Common Name | Part of Sheep | Style of Wool |
---|---|---|
Fine | Shoulder | Fine, uniform and very dense |
Near | Sides | Fine, uniform and strong |
Downrights | Neck | Short and irregular, lower quality |
Choice | Back | Shorter staple, open and less strong |
Abb | Haunches | Longer, stronger staple |
Seconds | Belly | Short, tender, matted and dirty |
Top-not | Head | Stiff, very coarse, rough and kempy |
Brokes | Forelegs | Short, irregular and faulty |
Cowtail | Hindlegs | Very strong, coarse and hairy |
Britch | Tail | Very coarse, kempy and dirty |
Source:[11] |
The quality of wool is determined by its fiber diameter, crimp, yield, color, and staple strength. Fiber diameter is the single most important wool characteristic determining quality and price.
Merino wool is typically 90–115 mm (3.5–4.5 in) in length and is very fine (between 12 and 24 microns).[12] The finest and most valuable wool comes from Merino hoggets. Wool taken from sheep produced for meat is typically coarser, and has fibers 40–150 mm (1.5–6 in) in length. Damage or breaks in the wool can occur if the sheep is stressed while it is growing its fleece, resulting in a thin spot where the fleece is likely to break.[13]
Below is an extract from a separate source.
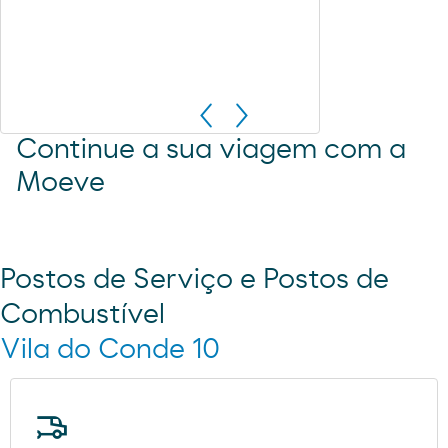
Continue a sua viagem com a
Moeve
Postos de Serviço e Postos de
Combustível
Vila do Conde 10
Wool is also separated into grades based on the measurement of the wool's diameter in microns and also its style. These grades may vary depending on the breed or purpose of the wool. For example:
Diameter in microns | Name |
---|---|
< 15.5 | Ultrafine Merino[8] |
15.6–18.5 | Superfine Merino |
18.6–20 | Fine Merino[8] |
20.1–23 | Medium Merino |
> 23 | Strong Merino[8] |
Breeds | Diameter |
---|---|
Comeback | 21–26 microns, white, 90–180 mm (3.5–7.1 in) long |
Fine crossbred | 27–31 microns, Corriedales, etc. |
Medium crossbred | 32–35 microns |
Downs | 23–34 microns, typically lacks luster and brightness. Examples, Aussiedown, Dorset Horn, Suffolk, etc.[14] |
Coarse crossbred | >36 microns |
Carpet wools | 35–45 microns[8] |
Any wool finer than 25 microns can be used for garments, while coarser grades are used for outerwear or rugs. The finer the wool, the softer it is, while coarser grades are more durable and less prone to pilling.
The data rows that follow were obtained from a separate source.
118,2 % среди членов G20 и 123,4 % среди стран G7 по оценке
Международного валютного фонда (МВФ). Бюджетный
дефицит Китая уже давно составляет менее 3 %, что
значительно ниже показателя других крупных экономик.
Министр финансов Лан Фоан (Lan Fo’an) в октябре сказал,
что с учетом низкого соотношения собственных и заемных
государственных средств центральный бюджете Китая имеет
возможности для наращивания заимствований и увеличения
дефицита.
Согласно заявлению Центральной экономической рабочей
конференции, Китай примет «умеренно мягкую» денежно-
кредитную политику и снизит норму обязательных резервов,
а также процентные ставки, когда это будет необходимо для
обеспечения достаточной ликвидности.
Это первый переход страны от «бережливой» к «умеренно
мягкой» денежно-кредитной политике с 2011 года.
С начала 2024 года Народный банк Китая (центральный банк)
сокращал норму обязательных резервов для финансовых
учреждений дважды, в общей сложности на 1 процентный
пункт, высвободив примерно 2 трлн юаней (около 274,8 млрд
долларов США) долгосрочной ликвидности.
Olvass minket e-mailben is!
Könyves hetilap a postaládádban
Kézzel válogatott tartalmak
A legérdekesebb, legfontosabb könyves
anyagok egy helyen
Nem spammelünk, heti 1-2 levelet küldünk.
The finest Australian and New Zealand Merino wools are known as 1PP, which is the industry benchmark of excellence for Merino wool 16.9 microns and finer. This style represents the top level of fineness, character, color, and style as determined on the basis of a series of parameters in accordance with the original dictates of British wool as applied by the Australian Wool Exchange (AWEX) Council. Only a few dozen of the millions of bales auctioned every year can be classified and marked 1PP.[15]
In the United States, three classifications of wool are named in the Wool Products Labeling Act of 1939.[16] Wool is "the fiber from the fleece of the sheep or lamb or hair of the Angora or Cashmere goat (and may include the so-called specialty fibers from the hair of the camel, alpaca, llama, and vicuna) which has never been reclaimed from any woven or felted wool product".[16] "Virgin wool" and "new wool" are also used to refer to such never used wool. There are two categories of recycled wool (also called reclaimed or shoddy wool). "Reprocessed wool" identifies "wool which has been woven or felted into a wool product and subsequently reduced to a fibrous state without having been used by the ultimate consumer".[16] "Reused wool" refers to such wool that has been used by the ultimate consumer.[16]